We are concerned that a misinterpretation of international trade obligations in non-WTO multilateral fora may negatively affect countries’ abilities to incentivize new drug development and expand access to medicines. We would also like to clarify our understanding of the reference in 8.2 to “existing mechanisms for voluntary pooling … of patents.” The United States interprets this reference as limited to voluntary mechanisms existing before the COVID-19 pandemic, not new or proposed “patent pooling” mechanisms created in response to the pandemic. It is critical that any such voluntary mechanisms as applied to COVID-19 related technologies be narrowly tailored in scope and duration to the medical needs of the current crisis, and that the World Intellectual Property Organization (WIPO), as the UN agency with technical expertise on intellectual property issues, play an appropriate role in their operation and evolution.

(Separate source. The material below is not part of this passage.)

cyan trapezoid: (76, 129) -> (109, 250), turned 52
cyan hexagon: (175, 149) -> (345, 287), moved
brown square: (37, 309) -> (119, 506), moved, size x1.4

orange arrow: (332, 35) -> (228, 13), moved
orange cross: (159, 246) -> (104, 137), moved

The United States is leading global efforts for the development of vaccines, for therapies and treatments for COVID-19, including providing significant funding and leading other initiatives to accelerate innovation in this space, for example the ACTIV Partnership recently unveiled by the United States National Institutes of Health. We applaud other global efforts as well and are committed to supporting a collaborative approach to ensuring that all efforts support one another and that we are truly accelerating progress toward a vaccine.

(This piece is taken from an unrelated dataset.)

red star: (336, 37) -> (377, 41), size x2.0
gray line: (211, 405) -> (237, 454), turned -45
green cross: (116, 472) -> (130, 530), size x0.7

Going forward, given the need for innovation incentives in the development of new health products, the U.S. Government encourages member states to engage with innovators to find mutually-acceptable solutions that achieve increased access to affordable, safe, effective, and high-quality COVID-19 health products. By taking an unbalanced and incomplete approach to the issue of access to medicines and TRIPS, this resolution misses an opportunity to galvanize the world, beyond bureaucracy and UN bodies, toward the critical goal of accelerating research, development, distribution and access to affordable, safe, quality and effective COVID-19-related products. We remain committed to working with all partners toward that goal.